Required action: Search the data for the word "content" and copy each line that has it.

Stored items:
|---|

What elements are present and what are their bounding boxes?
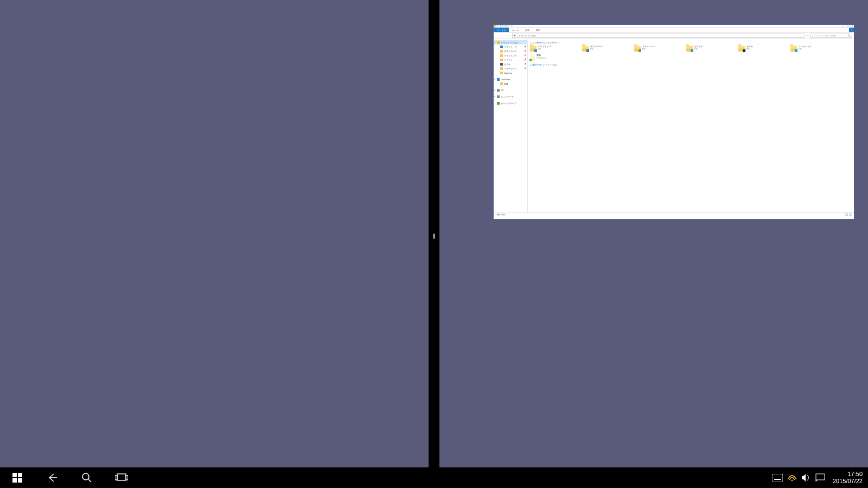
action-center-icon[interactable] bbox=[815, 473, 825, 482]
nav-documents[interactable]: ドキュメント📌 bbox=[494, 53, 527, 57]
search-input[interactable]: クイック アクセスの検索 🔍 bbox=[810, 34, 852, 38]
nav-label: ドキュメント bbox=[504, 54, 517, 57]
nav-downloads[interactable]: ダウンロード📌 bbox=[494, 49, 527, 53]
system-tray: 17:50 2015/07/22 bbox=[770, 471, 868, 485]
nav-label: ミュージック bbox=[504, 67, 517, 70]
back-button[interactable] bbox=[35, 467, 69, 488]
folder-downloads[interactable]: ダウンロードPC bbox=[582, 45, 634, 54]
group-label: 最近使用したファイル (1) bbox=[532, 63, 557, 66]
maximize-button[interactable]: ▢ bbox=[847, 25, 848, 27]
nav-up-button[interactable]: ↑ bbox=[507, 34, 511, 37]
refresh-button[interactable]: ⟳ bbox=[806, 34, 809, 37]
nav-pc[interactable]: ▸PC bbox=[494, 88, 527, 92]
minimize-button[interactable]: — bbox=[842, 25, 844, 27]
folder-desktop[interactable]: デスクトップPC bbox=[530, 45, 582, 54]
music-icon bbox=[500, 67, 503, 70]
downloads-icon bbox=[500, 50, 503, 53]
nav-forward-button[interactable]: → bbox=[501, 34, 506, 37]
nav-label: クイック アクセス bbox=[501, 41, 519, 44]
folder-icon bbox=[530, 46, 537, 52]
ribbon-tab-home[interactable]: ホーム bbox=[509, 28, 522, 32]
close-button[interactable]: ✕ bbox=[852, 25, 853, 27]
svg-rect-9 bbox=[774, 479, 781, 480]
pictures-icon bbox=[500, 59, 503, 61]
chevron-right-icon: ▸ bbox=[494, 95, 495, 98]
folder-pictures[interactable]: ピクチャPC bbox=[686, 45, 738, 54]
chevron-down-icon: ▾ bbox=[494, 78, 495, 80]
nav-quick-access[interactable]: ▾ クイック アクセス bbox=[494, 40, 527, 44]
nav-homegroup[interactable]: ホームグループ bbox=[494, 101, 527, 105]
clock[interactable]: 17:50 2015/07/22 bbox=[829, 471, 866, 485]
group-header-recent[interactable]: ▸ 最近使用したファイル (1) bbox=[530, 62, 852, 67]
nav-back-button[interactable]: ← bbox=[495, 34, 500, 37]
nav-tsukumo[interactable]: tsukumo bbox=[494, 70, 527, 75]
search-button[interactable] bbox=[69, 467, 104, 488]
folder-music[interactable]: ミュージックPC bbox=[790, 45, 843, 54]
documents-icon bbox=[500, 54, 503, 57]
snap-resize-handle[interactable]: ll bbox=[432, 231, 436, 242]
pc-icon bbox=[497, 89, 500, 92]
svg-rect-11 bbox=[816, 474, 825, 480]
start-button[interactable] bbox=[0, 467, 35, 488]
folder-icon bbox=[582, 46, 589, 52]
keyboard-icon[interactable] bbox=[772, 474, 783, 481]
ribbon-tab-view[interactable]: 表示 bbox=[533, 28, 544, 32]
ribbon-tab-share[interactable]: 共有 bbox=[522, 28, 533, 32]
item-loc: PC bbox=[642, 48, 655, 50]
svg-rect-7 bbox=[126, 476, 128, 480]
volume-icon[interactable] bbox=[801, 473, 811, 482]
pin-icon: 📌 bbox=[524, 63, 527, 65]
task-view-icon bbox=[115, 473, 128, 483]
svg-rect-3 bbox=[18, 478, 22, 483]
view-mode-buttons bbox=[845, 213, 852, 216]
ribbon-help-button[interactable]: ? bbox=[849, 28, 854, 32]
pin-icon: 📌 bbox=[524, 67, 527, 69]
ribbon-tabs: ファイル ホーム 共有 表示 ? bbox=[494, 28, 854, 33]
svg-point-10 bbox=[792, 480, 793, 481]
task-view-button[interactable] bbox=[104, 467, 139, 488]
nav-onedrive[interactable]: ▾OneDrive bbox=[494, 77, 527, 81]
windows-icon bbox=[12, 473, 22, 483]
content-pane[interactable]: ▾ よく使用するフォルダー (7) デスクトップPC ダウンロードPC ドキュメ… bbox=[528, 39, 854, 216]
nav-pictures[interactable]: ピクチャ📌 bbox=[494, 57, 527, 62]
group-header-frequent[interactable]: ▾ よく使用するフォルダー (7) bbox=[530, 40, 852, 45]
desktop-icon bbox=[500, 46, 503, 48]
pin-icon: 📌 bbox=[524, 46, 527, 48]
search-icon: 🔍 bbox=[848, 34, 851, 37]
folder-onedrive-pictures[interactable]: 画像OneDrive bbox=[530, 54, 582, 62]
nav-music[interactable]: ミュージック📌 bbox=[494, 66, 527, 70]
nav-network[interactable]: ▸ネットワーク bbox=[494, 94, 527, 99]
folder-icon bbox=[500, 82, 503, 85]
folder-icon bbox=[738, 46, 745, 52]
folder-videos[interactable]: ビデオPC bbox=[738, 45, 790, 54]
item-loc: PC bbox=[746, 48, 753, 50]
folder-documents[interactable]: ドキュメントPC bbox=[634, 45, 686, 54]
folder-icon bbox=[634, 46, 641, 52]
network-icon[interactable] bbox=[787, 474, 797, 481]
address-bar[interactable]: ★ › クイック アクセス bbox=[512, 34, 805, 38]
file-explorer-window[interactable]: ▾ | エクスプローラー — ▢ ✕ ファイル ホーム 共有 表示 ? ← → … bbox=[493, 24, 854, 220]
chevron-right-icon: ▸ bbox=[494, 89, 495, 91]
status-text: 7 個の項目 bbox=[495, 213, 506, 216]
nav-videos[interactable]: ビデオ📌 bbox=[494, 62, 527, 66]
clock-date: 2015/07/22 bbox=[833, 478, 863, 485]
group-label: よく使用するフォルダー (7) bbox=[532, 41, 559, 44]
navigation-pane[interactable]: ▾ クイック アクセス デスクトップ📌 ダウンロード📌 ドキュメント📌 ピクチャ… bbox=[494, 39, 528, 216]
star-icon bbox=[497, 41, 500, 44]
view-details-button[interactable] bbox=[845, 213, 848, 216]
chevron-down-icon: ▾ bbox=[494, 41, 495, 43]
svg-point-4 bbox=[82, 473, 89, 480]
nav-onedrive-pictures[interactable]: 画像 bbox=[494, 81, 527, 86]
nav-label: デスクトップ bbox=[504, 46, 517, 48]
qa-btn[interactable]: ▾ bbox=[497, 25, 498, 27]
nav-label: ネットワーク bbox=[501, 95, 514, 98]
ribbon-tab-file[interactable]: ファイル bbox=[494, 28, 509, 32]
breadcrumb-current[interactable]: クイック アクセス bbox=[519, 34, 537, 37]
nav-label: ピクチャ bbox=[504, 59, 513, 61]
snap-zone-left[interactable] bbox=[0, 0, 429, 467]
svg-rect-1 bbox=[18, 473, 22, 477]
arrow-left-icon bbox=[46, 472, 58, 484]
view-tiles-button[interactable] bbox=[849, 213, 852, 216]
nav-desktop[interactable]: デスクトップ📌 bbox=[494, 44, 527, 49]
address-bar-row: ← → ↑ ★ › クイック アクセス ⟳ クイック アクセスの検索 🔍 bbox=[494, 33, 854, 39]
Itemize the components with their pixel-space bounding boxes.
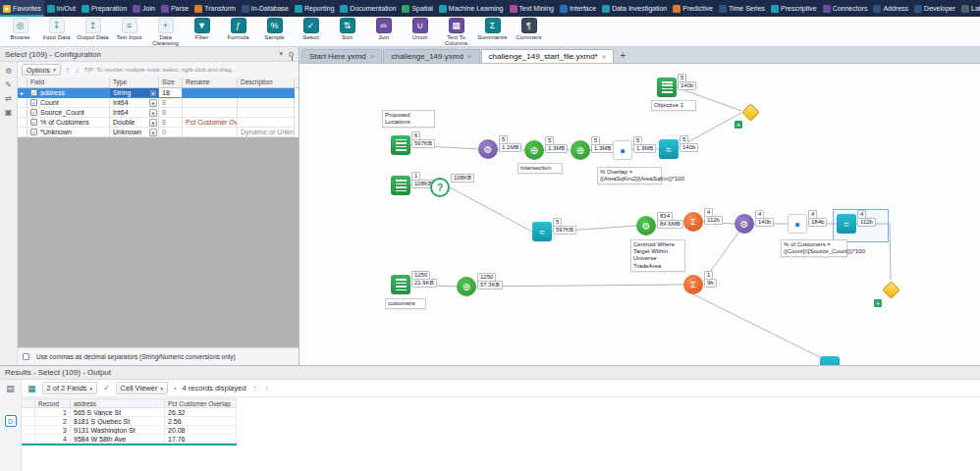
document-tab[interactable]: challenge_149_start_file.yxmd* × (481, 49, 615, 63)
palette-tool[interactable]: ▼ Filter (184, 18, 220, 40)
annotation[interactable]: customers (385, 298, 426, 309)
ribbon-tab[interactable]: Prescriptive (768, 0, 820, 17)
palette-tool[interactable]: Σ Summarize (474, 18, 511, 40)
pin-icon[interactable] (289, 52, 294, 57)
create-points-tool[interactable]: ⊕ 1250 57.3KB (457, 277, 476, 296)
browse-anchor-1[interactable] (741, 103, 761, 123)
address-cell[interactable]: 9131 Washington St (71, 426, 165, 435)
close-tab-icon[interactable]: × (370, 52, 375, 61)
palette-tool[interactable]: ¶ Comment (511, 18, 547, 40)
ribbon-tab[interactable]: Text Mining (507, 0, 557, 17)
down-arrow-button[interactable]: ↓ (264, 384, 270, 392)
field-size-cell[interactable]: 8 (159, 98, 183, 108)
field-description-cell[interactable]: Dynamic or Unknown Fields (238, 128, 295, 137)
ribbon-tab[interactable]: Connectors (820, 0, 871, 17)
ribbon-tab[interactable]: In/Out (44, 0, 79, 17)
pct-cell[interactable]: 20.08 (165, 426, 237, 435)
row-selector[interactable] (18, 128, 27, 137)
spatial-process-tool-2[interactable]: ⊕ 5 1.3MB (571, 140, 590, 160)
ribbon-tab[interactable]: Laboratory (958, 0, 980, 17)
palette-tool[interactable]: ▦ Text To Columns (438, 18, 474, 47)
result-row[interactable]: 1 565 S Vance St 26.32 (22, 408, 237, 417)
ribbon-tab[interactable]: Machine Learning (436, 0, 507, 17)
field-size-cell[interactable]: 8 (159, 118, 183, 128)
cell-viewer-dropdown[interactable]: Cell Viewer▾ (116, 382, 168, 394)
grid-icon[interactable]: ▦ (27, 384, 36, 393)
ribbon-tab[interactable]: Time Series (716, 0, 768, 17)
palette-tool[interactable]: ⇅ Sort (329, 18, 365, 40)
field-rename-cell[interactable] (183, 88, 238, 98)
document-tab[interactable]: Start Here.yxmd × (301, 49, 382, 63)
new-tab-button[interactable]: + (615, 47, 630, 63)
field-checkbox[interactable]: ✓ (30, 109, 37, 116)
ribbon-tab[interactable]: Address (870, 0, 911, 17)
ribbon-tab[interactable]: Preparation (79, 0, 130, 17)
ribbon-tab[interactable]: In-Database (239, 0, 292, 17)
field-description-cell[interactable] (238, 108, 295, 118)
up-arrow-button[interactable]: ↑ (252, 384, 258, 392)
record-cell[interactable]: 4 (35, 435, 71, 444)
bottom-tool[interactable]: ≈ (820, 356, 840, 365)
dynamic-input-tool[interactable]: ? 108KB (430, 178, 450, 197)
field-type-dropdown[interactable]: Int64▾ (110, 98, 159, 108)
result-row[interactable]: 2 8181 S Quebec St 2.56 (22, 417, 237, 426)
options-button[interactable]: Options▾ (22, 64, 61, 76)
workflow-canvas[interactable]: 5 140b + (299, 64, 980, 365)
move-down-button[interactable]: ↓ (75, 66, 81, 75)
annotation[interactable]: % of Customers = ([Count]/([Source_Count… (781, 239, 847, 257)
field-rename-cell[interactable] (183, 98, 238, 108)
field-size-cell[interactable]: 0 (159, 128, 183, 137)
field-rename-cell[interactable] (183, 108, 238, 118)
ribbon-tab[interactable]: Reporting (292, 0, 337, 17)
field-rename-cell[interactable]: Pct Customer Overlap (183, 118, 238, 128)
field-checkbox[interactable]: ✓ (30, 129, 37, 135)
annotation[interactable]: Intersection (517, 163, 563, 174)
field-type-dropdown[interactable]: Double▾ (110, 118, 159, 128)
palette-tool[interactable]: ƒ Formula (220, 18, 256, 40)
field-size-cell[interactable]: 8 (159, 108, 183, 118)
palette-tool[interactable]: ↧ Input Data (38, 18, 75, 40)
ribbon-tab[interactable]: Transform (191, 0, 239, 17)
palette-tool[interactable]: ≡ Text Input (111, 18, 147, 40)
result-row[interactable]: 4 9584 W 58th Ave 17.76 (22, 435, 237, 444)
wrench-icon[interactable]: ⚙ (5, 67, 12, 76)
annotation[interactable]: % Overlap = ([AreaSqKm2]/[AreaSqKm])*100 (597, 167, 662, 184)
spatial-info-tool[interactable]: ● 5 1.3MB (613, 140, 632, 160)
field-type-dropdown[interactable]: String▾ (110, 88, 159, 98)
row-selector[interactable] (22, 408, 35, 417)
document-tab[interactable]: challenge_149.yxmd × (383, 49, 479, 63)
palette-tool[interactable]: ∞ Join (365, 18, 402, 40)
plus-anchor-1[interactable]: + (735, 121, 754, 140)
collapse-chevron-icon[interactable]: ▾ (279, 50, 283, 58)
field-checkbox[interactable]: ✓ (30, 99, 37, 106)
field-description-cell[interactable] (238, 98, 295, 108)
annotation[interactable]: Objective 1 (651, 100, 696, 111)
ribbon-tab[interactable]: Spatial (399, 0, 435, 17)
union-tool[interactable]: ≈ 5 597KB (532, 222, 552, 241)
annotation-icon[interactable]: ✎ (5, 80, 12, 89)
plus-anchor-2[interactable]: + (874, 299, 894, 319)
record-cell[interactable]: 1 (35, 408, 71, 417)
address-cell[interactable]: 9584 W 58th Ave (71, 435, 165, 444)
summarize-tool[interactable]: Σ 4 112b (683, 212, 703, 232)
row-selector[interactable] (18, 118, 27, 128)
centroid-spatial-match[interactable]: ⚙ 834 84.6MB (636, 216, 656, 236)
field-row[interactable]: ✓% of Customers Double▾ 8 Pct Customer O… (18, 118, 299, 128)
ribbon-tab[interactable]: Data Investigation (599, 0, 670, 17)
browse-anchor-2[interactable] (882, 281, 901, 300)
field-row[interactable]: ✓Source_Count Int64▾ 8 (18, 108, 299, 118)
palette-tool[interactable]: % Sample (256, 18, 293, 40)
formula-tool[interactable]: ● 4 184b (788, 214, 807, 234)
field-size-cell[interactable]: 18 (159, 88, 183, 98)
palette-tool[interactable]: ◎ Browse (2, 18, 38, 40)
palette-tool[interactable]: ✓ Select (293, 18, 329, 40)
row-selector[interactable] (22, 426, 35, 435)
move-up-button[interactable]: ↑ (65, 66, 71, 75)
arrows-icon[interactable]: ⇄ (5, 94, 12, 103)
ribbon-tab[interactable]: Parse (158, 0, 191, 17)
ribbon-tab[interactable]: ★ Favorites (0, 0, 44, 17)
field-description-cell[interactable] (238, 88, 295, 98)
palette-tool[interactable]: ↥ Output Data (75, 18, 111, 40)
address-cell[interactable]: 565 S Vance St (71, 408, 165, 417)
row-selector[interactable] (18, 98, 27, 108)
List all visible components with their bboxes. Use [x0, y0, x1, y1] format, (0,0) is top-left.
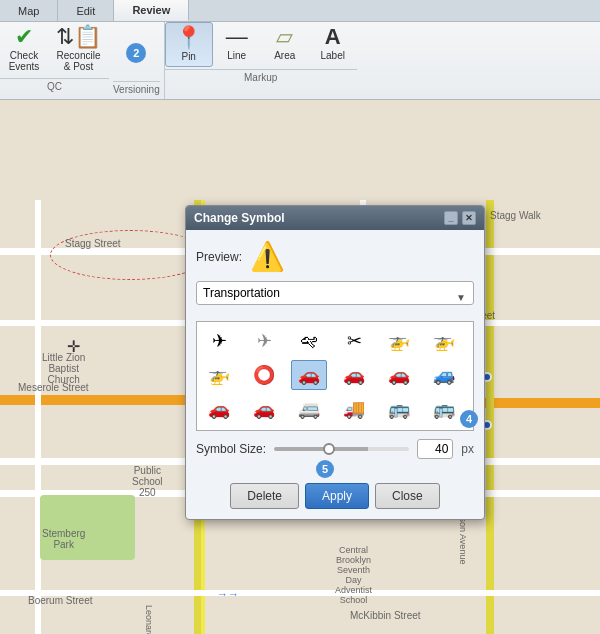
markup-group: 📍 Pin — Line ▱ Area A Label Markup	[165, 22, 357, 99]
size-unit: px	[461, 442, 474, 456]
toolbar-content: ✔ Check Events ⇅📋 Reconcile & Post QC 2 …	[0, 22, 600, 99]
icon-cell-bus1[interactable]: 🚌	[381, 394, 417, 424]
icon-cell-car4[interactable]: 🚙	[426, 360, 462, 390]
line-label: Line	[227, 50, 246, 61]
category-dropdown[interactable]: Transportation Emergency General Nature …	[196, 281, 474, 305]
icon-grid: ✈ ✈ 🛩 ✂ 🚁 🚁 🚁 ⭕ 🚗 🚗 🚗 🚙 🚗 🚗 🚐 🚚	[196, 321, 474, 431]
pin-button[interactable]: 📍 Pin	[165, 22, 213, 67]
versioning-badge: 2	[126, 43, 146, 63]
icon-cell-heli3[interactable]: 🚁	[201, 360, 237, 390]
qc-group: ✔ Check Events ⇅📋 Reconcile & Post QC	[0, 22, 109, 99]
icon-cell-truck[interactable]: 🚚	[336, 394, 372, 424]
badge-4: 4	[460, 410, 478, 428]
toolbar-tabs: Map Edit Review	[0, 0, 600, 22]
label-button[interactable]: A Label	[309, 22, 357, 67]
dropdown-wrapper: Transportation Emergency General Nature …	[196, 281, 474, 313]
dialog-minimize-button[interactable]: _	[444, 211, 458, 225]
tab-edit[interactable]: Edit	[58, 0, 114, 21]
icon-cell-car1[interactable]: 🚗	[291, 360, 327, 390]
check-events-button[interactable]: ✔ Check Events	[0, 22, 48, 76]
change-symbol-dialog: Change Symbol _ ✕ Preview: ⚠️ Transporta…	[185, 205, 485, 520]
tab-map[interactable]: Map	[0, 0, 58, 21]
symbol-size-row: Symbol Size: px	[196, 439, 474, 459]
label-label: Label	[320, 50, 344, 61]
label-icon: A	[325, 26, 341, 48]
area-button[interactable]: ▱ Area	[261, 22, 309, 67]
icon-cell-car6[interactable]: 🚗	[246, 394, 282, 424]
area-label: Area	[274, 50, 295, 61]
pin-label: Pin	[181, 51, 195, 62]
line-icon: —	[226, 26, 248, 48]
dialog-body: Preview: ⚠️ Transportation Emergency Gen…	[186, 230, 484, 479]
tab-review[interactable]: Review	[114, 0, 189, 21]
size-input[interactable]	[417, 439, 453, 459]
map-area: ✛ School Stagg Walk Stagg Street Scholes…	[0, 100, 600, 634]
dialog-close-button[interactable]: ✕	[462, 211, 476, 225]
dialog-overlay: Change Symbol _ ✕ Preview: ⚠️ Transporta…	[0, 100, 600, 634]
close-button[interactable]: Close	[375, 483, 440, 509]
pin-icon: 📍	[175, 27, 202, 49]
dialog-titlebar-buttons: _ ✕	[444, 211, 476, 225]
toolbar: Map Edit Review ✔ Check Events ⇅📋 Reconc…	[0, 0, 600, 100]
preview-row: Preview: ⚠️	[196, 240, 474, 273]
icon-cell-car2[interactable]: 🚗	[336, 360, 372, 390]
qc-group-label: QC	[0, 78, 109, 92]
icon-cell-plane2[interactable]: ✈	[246, 326, 282, 356]
check-icon: ✔	[15, 26, 33, 48]
markup-group-label: Markup	[165, 69, 357, 83]
area-icon: ▱	[276, 26, 293, 48]
icon-cell-airplane1[interactable]: ✈	[201, 326, 237, 356]
line-button[interactable]: — Line	[213, 22, 261, 67]
versioning-group: 2 Versioning	[109, 22, 165, 99]
icon-cell-car5[interactable]: 🚗	[201, 394, 237, 424]
icon-cell-van[interactable]: 🚐	[291, 394, 327, 424]
icon-cell-propplane[interactable]: 🛩	[291, 326, 327, 356]
icon-cell-heli1[interactable]: 🚁	[381, 326, 417, 356]
reconcile-icon: ⇅📋	[56, 26, 101, 48]
reconcile-post-button[interactable]: ⇅📋 Reconcile & Post	[48, 22, 109, 76]
icon-cell-bus2[interactable]: 🚌	[426, 394, 462, 424]
icon-cell-heli2[interactable]: 🚁	[426, 326, 462, 356]
dialog-footer: Delete Apply Close	[186, 479, 484, 519]
size-slider[interactable]	[274, 447, 409, 451]
reconcile-label: Reconcile & Post	[57, 50, 101, 72]
icon-cell-cross[interactable]: ✂	[336, 326, 372, 356]
dialog-title: Change Symbol	[194, 211, 285, 225]
preview-icon: ⚠️	[250, 240, 285, 273]
icon-cell-circle[interactable]: ⭕	[246, 360, 282, 390]
check-events-label: Check Events	[9, 50, 40, 72]
dialog-titlebar: Change Symbol _ ✕	[186, 206, 484, 230]
delete-button[interactable]: Delete	[230, 483, 299, 509]
apply-button[interactable]: Apply	[305, 483, 369, 509]
icon-cell-car3[interactable]: 🚗	[381, 360, 417, 390]
versioning-group-label: Versioning	[113, 81, 160, 95]
preview-label: Preview:	[196, 250, 242, 264]
badge-5: 5	[316, 460, 334, 478]
size-label: Symbol Size:	[196, 442, 266, 456]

|---|

Response to the exercise:
content-pane[interactable]: ▾ よく使用するフォルダー (7) デスクトップPC ダウンロードPC ドキュメ… bbox=[528, 39, 854, 216]
toolbar-content: ✔ Check Events ⇅📋 Reconcile & Post QC 2 …	[0, 22, 600, 99]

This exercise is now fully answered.